Productivity expert David Allen points out that nobody can “do” a project. That’s because a project is a large collection of related, actionable tasks. This is why Allen suggests when you have to tackle a project, your first need to break it up into clear, actionable steps.
The same goes for developing KPIs. You don’t want to just set one large objective, such as increase free-trial downloads by 10% in the third fiscal quarter. You can have that as your broad objective. But you’ll also want to draft interim steps and goals that let you and your team make progress toward that broad objective.
So set a target to increase the traffic from your pay-per-click advertising by 10% each month, to drive more people to your trial download page. Now you have a short-term task that can help you move toward your long-term KPI.
Regularly review your KPIs with the team.
One risk of establishing only long-term KPIs is that once you and your team have agreed this is your target, everyone goes back to their separate own roles and responsibilities. If you’re not meeting regularly with your team to review your progress toward this KPI, you won’t know until it’s too late if you needed to course-correct and try new approaches.
This is why we suggest first breaking your KPIs into actionable, shorter-term metrics to track. It’s also why we recommend getting together regularly, monthly or even weekly, with your team to review where everyone stands with their contributions to the broader KPI. This way, if it’s clear the team is falling short of its more immediate goals, you will either need to adjust your expectations or change your tactics— or both, to achieve your KPI.
How Should Product Managers Choose KPIs?
A product team, like any other department in an organization, can choose from many possible KPIs to track and analyze. Our friends at UserVoice have some suggestions for how product managers should narrow the KPIs they track, focusing on those metrics that offer the most strategic value. These strategic metrics could be:
1. Identify the One Metric That Matters (OMTM).
Although you’re not limited to selecting one metric for your product team’s KPI, it’s a good idea to identify the one number that means more than any other to the success of your product and your business.
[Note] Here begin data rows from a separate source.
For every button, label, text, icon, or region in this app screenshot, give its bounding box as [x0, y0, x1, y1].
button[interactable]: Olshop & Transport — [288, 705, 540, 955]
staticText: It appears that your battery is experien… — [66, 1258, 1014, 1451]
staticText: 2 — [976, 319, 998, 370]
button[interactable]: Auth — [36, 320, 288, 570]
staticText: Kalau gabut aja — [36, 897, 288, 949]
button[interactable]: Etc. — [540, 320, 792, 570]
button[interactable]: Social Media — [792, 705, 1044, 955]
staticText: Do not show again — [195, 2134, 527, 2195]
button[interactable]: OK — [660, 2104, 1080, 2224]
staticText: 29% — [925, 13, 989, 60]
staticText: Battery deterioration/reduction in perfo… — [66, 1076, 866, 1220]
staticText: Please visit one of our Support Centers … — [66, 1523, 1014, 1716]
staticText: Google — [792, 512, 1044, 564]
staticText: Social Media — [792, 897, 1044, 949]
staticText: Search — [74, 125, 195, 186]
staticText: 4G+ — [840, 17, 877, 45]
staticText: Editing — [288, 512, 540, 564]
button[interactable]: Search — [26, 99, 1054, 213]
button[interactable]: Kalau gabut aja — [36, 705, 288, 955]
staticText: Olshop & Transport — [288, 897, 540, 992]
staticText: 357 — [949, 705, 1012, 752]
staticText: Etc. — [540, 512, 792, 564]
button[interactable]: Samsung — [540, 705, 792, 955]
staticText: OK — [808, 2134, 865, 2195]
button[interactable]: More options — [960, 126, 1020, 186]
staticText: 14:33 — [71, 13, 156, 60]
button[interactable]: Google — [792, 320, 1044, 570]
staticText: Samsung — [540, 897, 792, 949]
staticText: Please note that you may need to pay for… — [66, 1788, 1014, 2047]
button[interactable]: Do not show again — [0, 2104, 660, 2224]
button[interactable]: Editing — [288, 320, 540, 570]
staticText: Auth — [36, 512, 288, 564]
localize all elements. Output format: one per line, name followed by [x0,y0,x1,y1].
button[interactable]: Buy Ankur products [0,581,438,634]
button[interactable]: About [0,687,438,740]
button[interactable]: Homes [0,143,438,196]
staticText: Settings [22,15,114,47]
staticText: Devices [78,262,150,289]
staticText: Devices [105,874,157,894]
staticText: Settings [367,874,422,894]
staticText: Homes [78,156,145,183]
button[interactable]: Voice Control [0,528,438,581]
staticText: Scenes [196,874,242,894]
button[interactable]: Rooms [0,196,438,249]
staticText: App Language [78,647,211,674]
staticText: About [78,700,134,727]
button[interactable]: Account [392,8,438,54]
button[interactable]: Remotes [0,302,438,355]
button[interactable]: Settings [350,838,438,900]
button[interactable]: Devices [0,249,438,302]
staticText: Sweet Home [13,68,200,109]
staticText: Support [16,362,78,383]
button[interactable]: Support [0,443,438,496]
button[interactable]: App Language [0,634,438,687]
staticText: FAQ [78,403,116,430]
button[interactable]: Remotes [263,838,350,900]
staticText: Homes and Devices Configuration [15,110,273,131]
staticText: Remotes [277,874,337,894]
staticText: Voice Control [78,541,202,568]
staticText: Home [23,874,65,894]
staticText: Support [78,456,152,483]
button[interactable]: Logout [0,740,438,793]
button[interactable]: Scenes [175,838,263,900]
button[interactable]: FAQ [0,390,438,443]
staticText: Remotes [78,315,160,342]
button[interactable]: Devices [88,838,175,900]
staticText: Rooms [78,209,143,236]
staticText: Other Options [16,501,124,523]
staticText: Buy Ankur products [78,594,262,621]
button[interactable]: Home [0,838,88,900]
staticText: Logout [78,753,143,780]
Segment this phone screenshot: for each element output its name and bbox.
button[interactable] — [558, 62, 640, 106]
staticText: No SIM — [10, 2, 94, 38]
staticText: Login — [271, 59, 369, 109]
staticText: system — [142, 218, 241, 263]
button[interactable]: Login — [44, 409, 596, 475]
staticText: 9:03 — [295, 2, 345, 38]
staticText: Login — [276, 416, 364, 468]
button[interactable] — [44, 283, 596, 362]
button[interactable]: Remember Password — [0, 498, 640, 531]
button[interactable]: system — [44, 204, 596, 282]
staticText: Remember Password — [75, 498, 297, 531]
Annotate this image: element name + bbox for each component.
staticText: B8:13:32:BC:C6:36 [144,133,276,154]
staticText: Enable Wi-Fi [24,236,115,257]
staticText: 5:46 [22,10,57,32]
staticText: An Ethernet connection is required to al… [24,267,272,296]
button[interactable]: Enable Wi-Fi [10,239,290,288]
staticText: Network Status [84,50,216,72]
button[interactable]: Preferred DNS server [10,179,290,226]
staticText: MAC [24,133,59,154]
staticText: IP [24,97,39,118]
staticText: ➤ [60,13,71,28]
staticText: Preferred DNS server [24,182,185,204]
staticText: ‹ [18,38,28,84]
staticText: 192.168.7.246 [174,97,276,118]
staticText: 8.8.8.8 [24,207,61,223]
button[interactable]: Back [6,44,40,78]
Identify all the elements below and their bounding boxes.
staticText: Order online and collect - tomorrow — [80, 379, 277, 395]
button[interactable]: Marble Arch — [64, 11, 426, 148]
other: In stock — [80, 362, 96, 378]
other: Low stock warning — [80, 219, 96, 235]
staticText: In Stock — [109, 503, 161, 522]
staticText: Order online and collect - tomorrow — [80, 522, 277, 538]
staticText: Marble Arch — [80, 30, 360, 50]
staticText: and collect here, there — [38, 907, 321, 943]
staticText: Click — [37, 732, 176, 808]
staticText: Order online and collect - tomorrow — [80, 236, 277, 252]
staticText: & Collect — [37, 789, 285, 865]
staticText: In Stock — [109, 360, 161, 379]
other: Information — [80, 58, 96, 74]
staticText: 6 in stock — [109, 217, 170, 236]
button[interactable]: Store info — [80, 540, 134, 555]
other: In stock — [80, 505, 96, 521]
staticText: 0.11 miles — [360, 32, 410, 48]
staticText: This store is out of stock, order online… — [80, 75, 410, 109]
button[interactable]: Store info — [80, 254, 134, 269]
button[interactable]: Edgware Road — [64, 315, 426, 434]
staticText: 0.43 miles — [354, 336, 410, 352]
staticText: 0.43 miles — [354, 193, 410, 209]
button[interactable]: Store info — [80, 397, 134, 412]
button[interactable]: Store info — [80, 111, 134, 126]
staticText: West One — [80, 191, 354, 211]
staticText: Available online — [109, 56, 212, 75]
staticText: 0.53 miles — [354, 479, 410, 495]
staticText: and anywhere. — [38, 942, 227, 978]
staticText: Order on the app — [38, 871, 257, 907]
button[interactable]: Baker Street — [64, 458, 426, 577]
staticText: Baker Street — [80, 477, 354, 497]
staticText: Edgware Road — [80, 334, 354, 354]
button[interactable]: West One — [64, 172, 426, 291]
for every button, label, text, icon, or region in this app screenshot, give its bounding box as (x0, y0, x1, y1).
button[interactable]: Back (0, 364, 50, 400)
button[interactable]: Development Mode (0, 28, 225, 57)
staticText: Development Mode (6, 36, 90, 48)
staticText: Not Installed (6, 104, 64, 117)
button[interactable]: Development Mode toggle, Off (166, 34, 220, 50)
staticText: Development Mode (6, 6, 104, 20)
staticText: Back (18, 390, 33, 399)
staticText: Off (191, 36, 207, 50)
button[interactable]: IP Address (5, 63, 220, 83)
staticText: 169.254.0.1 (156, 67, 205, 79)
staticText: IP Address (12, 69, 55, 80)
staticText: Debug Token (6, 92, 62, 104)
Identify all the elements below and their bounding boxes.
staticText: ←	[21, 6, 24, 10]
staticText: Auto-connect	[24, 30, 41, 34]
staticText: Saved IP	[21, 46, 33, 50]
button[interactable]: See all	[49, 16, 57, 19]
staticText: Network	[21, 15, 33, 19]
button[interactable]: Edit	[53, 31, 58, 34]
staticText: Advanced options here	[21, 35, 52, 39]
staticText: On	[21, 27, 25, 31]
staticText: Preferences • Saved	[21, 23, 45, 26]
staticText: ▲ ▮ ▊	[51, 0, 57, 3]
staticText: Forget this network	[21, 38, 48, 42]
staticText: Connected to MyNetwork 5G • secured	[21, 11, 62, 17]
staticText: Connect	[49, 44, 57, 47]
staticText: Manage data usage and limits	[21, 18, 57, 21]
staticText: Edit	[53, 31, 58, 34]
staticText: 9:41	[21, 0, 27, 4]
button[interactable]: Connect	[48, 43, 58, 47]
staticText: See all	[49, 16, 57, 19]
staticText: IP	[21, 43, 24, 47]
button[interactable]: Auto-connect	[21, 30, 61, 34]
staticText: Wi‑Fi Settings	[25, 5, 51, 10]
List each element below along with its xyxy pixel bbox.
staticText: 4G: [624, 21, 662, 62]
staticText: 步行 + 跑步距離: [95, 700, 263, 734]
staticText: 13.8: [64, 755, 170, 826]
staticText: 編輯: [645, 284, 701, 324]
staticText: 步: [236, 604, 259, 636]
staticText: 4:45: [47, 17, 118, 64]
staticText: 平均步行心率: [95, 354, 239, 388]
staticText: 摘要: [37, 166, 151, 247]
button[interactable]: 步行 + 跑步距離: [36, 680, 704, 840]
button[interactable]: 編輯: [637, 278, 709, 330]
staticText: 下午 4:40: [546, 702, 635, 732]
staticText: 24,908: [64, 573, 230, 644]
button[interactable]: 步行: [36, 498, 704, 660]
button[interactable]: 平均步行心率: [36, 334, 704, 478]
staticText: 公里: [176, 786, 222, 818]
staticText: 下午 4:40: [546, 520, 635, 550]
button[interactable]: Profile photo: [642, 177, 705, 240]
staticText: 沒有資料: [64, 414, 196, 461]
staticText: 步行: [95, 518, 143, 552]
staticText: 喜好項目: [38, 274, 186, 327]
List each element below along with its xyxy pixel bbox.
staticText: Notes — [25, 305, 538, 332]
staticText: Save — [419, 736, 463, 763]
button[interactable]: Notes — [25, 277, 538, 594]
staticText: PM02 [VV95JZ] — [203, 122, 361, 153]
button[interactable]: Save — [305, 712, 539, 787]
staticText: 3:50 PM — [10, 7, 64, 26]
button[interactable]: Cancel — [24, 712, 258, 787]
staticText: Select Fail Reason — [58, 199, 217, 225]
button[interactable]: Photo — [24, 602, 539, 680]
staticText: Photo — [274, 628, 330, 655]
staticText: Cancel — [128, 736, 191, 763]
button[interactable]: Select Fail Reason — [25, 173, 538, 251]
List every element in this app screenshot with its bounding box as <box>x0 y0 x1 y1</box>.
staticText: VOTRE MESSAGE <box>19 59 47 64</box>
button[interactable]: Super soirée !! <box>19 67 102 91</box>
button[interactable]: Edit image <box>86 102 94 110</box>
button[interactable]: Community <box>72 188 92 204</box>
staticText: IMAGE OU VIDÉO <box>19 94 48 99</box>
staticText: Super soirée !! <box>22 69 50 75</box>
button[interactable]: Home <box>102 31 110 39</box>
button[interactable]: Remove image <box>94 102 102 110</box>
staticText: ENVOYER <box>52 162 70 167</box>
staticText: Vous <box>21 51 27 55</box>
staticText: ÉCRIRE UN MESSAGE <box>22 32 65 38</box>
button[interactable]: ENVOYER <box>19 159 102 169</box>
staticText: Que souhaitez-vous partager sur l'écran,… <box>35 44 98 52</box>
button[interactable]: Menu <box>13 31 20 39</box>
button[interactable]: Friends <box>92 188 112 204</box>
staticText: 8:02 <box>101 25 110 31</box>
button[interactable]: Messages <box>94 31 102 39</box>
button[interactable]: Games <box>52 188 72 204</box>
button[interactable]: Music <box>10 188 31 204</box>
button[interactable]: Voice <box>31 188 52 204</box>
This helps the team prioritize its limited resources and focus its energy where it will result in the greatest value.
2. Determine which metrics matter most to your stakeholders.
Take note that these might not be the numbers that tell you the most about the health and success of your products. You might not be particularly concerned about them at all, at least not now. But you need to build KPIs that help you make sure your team is working toward hitting the numbers that your executive team or investors will be looking at.
3. Keep your list of feature-based KPIs short and strategic.
The idea here is that if you’re going to base your product’s success or failure partly on how well specific features perform, then you should make sure you focus only on those features that will really move the needle; add new users, keep existing users, and increase positive word of mouth among your target market.
Are Key Performance Indicators Mission-Critical?
Key performance indicators (KPI) perform several strategically important functions for a team, department, or business. They help across the company so that everyone has a common understanding of what success will look like. And because people know what they are expected to contribute towards that success, KPIs encourage more ownership, focused work, and accountability.
Finally, the smaller, shorter-term KPIs can provide a team with both guideposts to let them know how they’re progressing toward the larger KPI, and the ability to celebrate small victories along the way to reaching it.